START PROVIDED MATERIAL

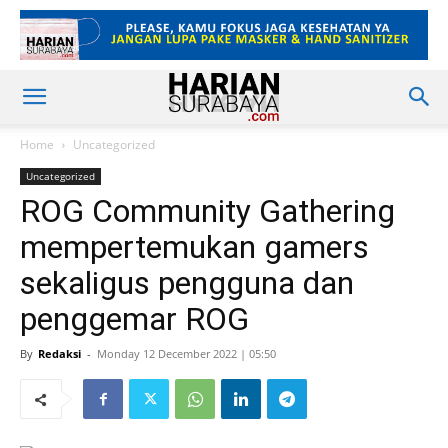
Home
Uncategorized
Uncategorized
ROG Community Gathering
mempertemukan gamers
sekaligus pengguna dan
penggemar ROG
By
Redaksi
-
Monday 12 December 2022 | 05:50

END PROVIDED MATERIAL

WHAT THIS TASK INVOLVES = Please print all of the records above exactly, omitting each picture.

ANSWER TO THIS TASK =
Home
Uncategorized
Uncategorized
ROG Community Gathering
mempertemukan gamers
sekaligus pengguna dan
penggemar ROG
By
Redaksi
-
Monday 12 December 2022 | 05:50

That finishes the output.